The bonus tracks include several rarities from the European tour. “Sugar Mountain” comes from the following night in Rome and was played as the set closer after “I Am A Child.” The sound quality of the Rome tape actually sounds better than Viareggio and would have made a great release if it weren’t missing the encores.
“Computer Age” and “Transformer Man” are two more songs from Transthat were added to the set after the Viareggio show (the former on September 20th in Rotterdam and the latter on September 24th in Birmingham, England). Both the performances and sound quality of the tapes used by Godfather are very good to excellent. The show a growing confidence in the new material and “Transformer Man” in particular is very charming even though it is met with a loud chorus of boos from the Dortmund crowd.
“Love Hotel” is a Neil Young original played only during the September 24th Birmingham show. It sounds more like an impromptu jam rather than a polished outtake.
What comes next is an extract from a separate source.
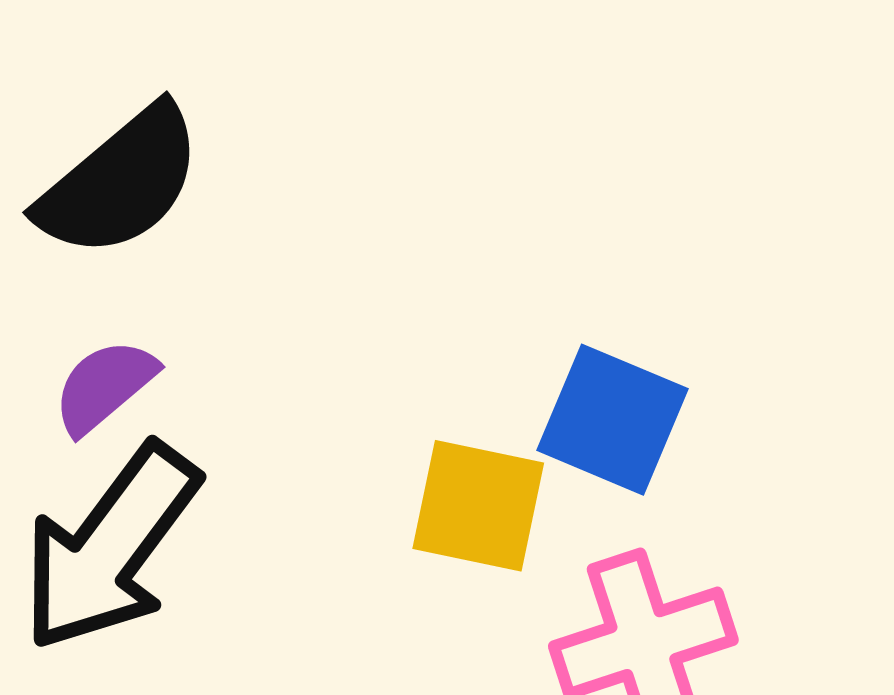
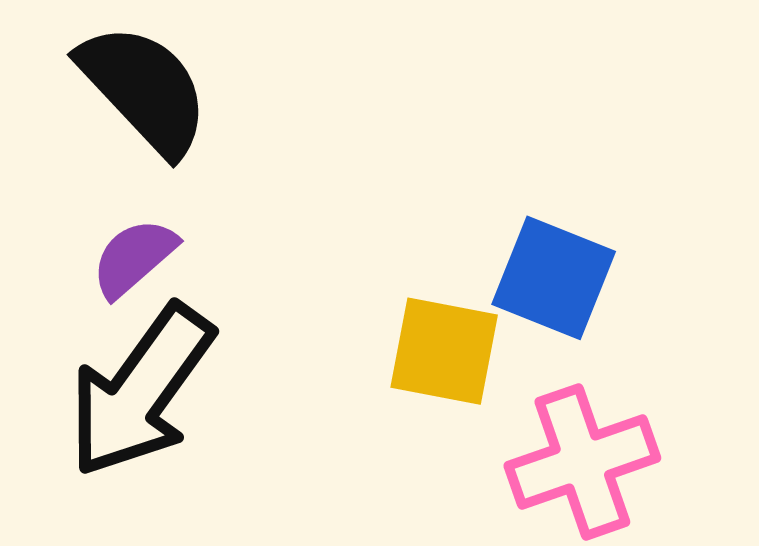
black semicircle: (120, 182) -> (144, 89), turned -92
The final bonus is Nils Lofgren singing Danny Whitten’s “I Don’t Want To Talk About It” from the September 30th Brussels show. It was sung five times in addition to “Beggars Day,” but this recording and performance are simply magical and an excellent way to end this set.
Like An Inca is packaged in a tri-fold cardboard sleeve. For the rarities alone it is highly recommend for Young collectors. There are many very rare songs in this collection in very good sound quality. It’s recommend also because it is such an obscure and misunderstood era in Young’s career with very little documentation on silver disc. This is one of Godfather’s greatest Neil Young releases.